My long-term thesis regarding reclaimed HFC demand is still intact, with the market spooked and selling the stock, I think this could provide a golden opportunity for a patient investor who believes Hudson can recapture its growth trajectory.
Financial Performance Overview
Hudson Technologies reported its Q1 2024 earnings, revealing a downturn in revenue and profitability compared to the previous year.

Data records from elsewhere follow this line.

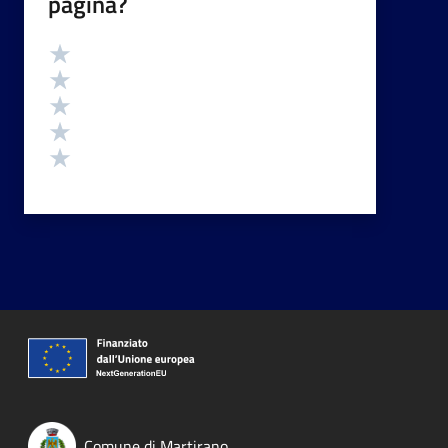
pagina?
Valutazione
Valuta 5 stelle su 5
Valuta 4 stelle su 5
Valuta 3 stelle su 5
Valuta 2 stelle su 5
Valuta 1 stelle su 5
Comune di Martirano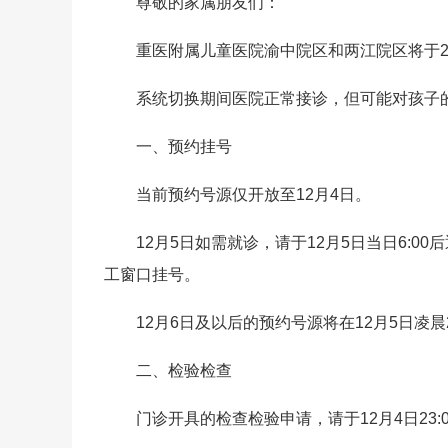
尊敬的家属朋友们：
重医附属儿童医院渝中院区和两江院区将于2024
系统切换期间医院正常接诊，但可能对孩子
一、预约挂号
当前预约号源仅开放至12月4日。
12月5日如需就诊，请于12月5日当日6:0
工窗口挂号。
12月6日及以后的预约号源将在12月5日凌晨
二、检验检查
门诊开具的检查检验申请，请于12月4日23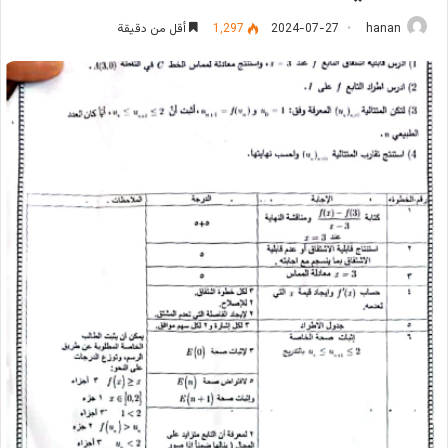
hanan
2024-07-27
1٬297
أقل من دقيقة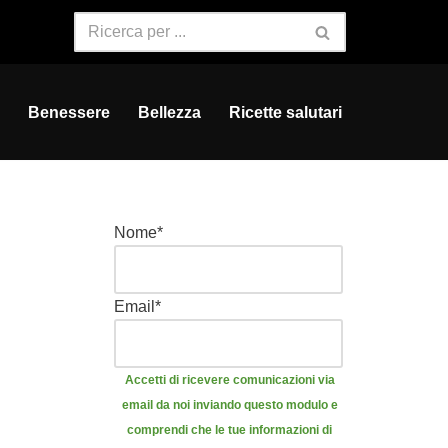
Benessere
Bellezza
Ricette salutari
Nome
*
Email
*
Accetti di ricevere comunicazioni via
email da noi inviando questo modulo e
comprendi che le tue informazioni di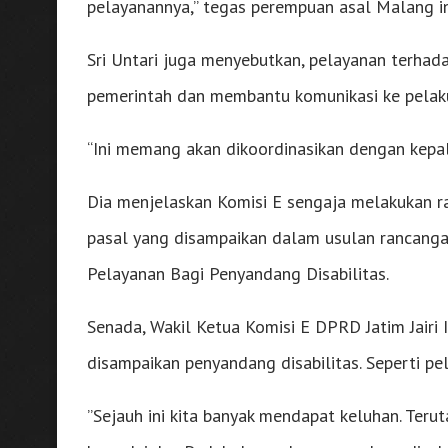
pelayanannya,” tegas perempuan asal Malang in
Sri Untari juga menyebutkan, pelayanan terhad
pemerintah dan membantu komunikasi ke pelak
“Ini memang akan dikoordinasikan dengan kepala
Dia menjelaskan Komisi E sengaja melakukan ra
pasal yang disampaikan dalam usulan rancanga
Pelayanan Bagi Penyandang Disabilitas.
Senada, Wakil Ketua Komisi E DPRD Jatim Jair
disampaikan penyandang disabilitas. Seperti pe
”Sejauh ini kita banyak mendapat keluhan. Teru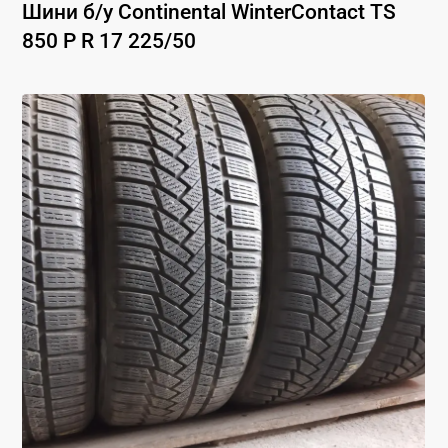
Шини б/у
Continental
WinterContact TS
850 P
R 17
225
/
50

Revenue decreased by 15% to $65.3 million from $77.2 million in Q1 2023. The revenue decline was attributed primarily to lower selling prices for refrigerants and diminished revenues from its Defense Logistics Agency (DLA) contract. Gross margin fell to 33% from 39% YoY. Net income of $9.6 million, translating to a $0.20 per diluted share EPS, was a reduction of 38% from $15.5 million, or $0.33 per diluted share, in the prior period of 2023. Operating expenses grew 12.6%, due to a 13.9% increase in SG&A expenses during the quarter.
Management’s Outlook and Strategic Focus
In their earnings call, Hudson Technologies’ management discussed the challenges and strategic measures they are taking to navigate the current market conditions. CEO Brian Coleman noted that Hudson’s 2024 selling season had begun as anticipated; however, the tough comps to a strong Q1 2023 and the significant drop in certain refrigerant prices by approximately 20% pose ongoing challenges for the company. This prompted management to express concerns about achieving Hudson’s previously stated 2025 revenue target of $400 million and maintaining a gross margin of 35% in 2024. The uncertainty in reaching these targets stems from lower-than-expected HFC pricing and a larger-than-anticipated stockpile of virgin HFCs in the market. The stockpile of HFC may push back some of the anticipated demand benefits that Hudson expects to receive because of the reduction in virgin HFC supply mandated by the AIM Act. Hudson still expects the pricing of HFCs, particularly reclaimed refrigerants, to rise over the long run as virgin supply is gradually removed from the market.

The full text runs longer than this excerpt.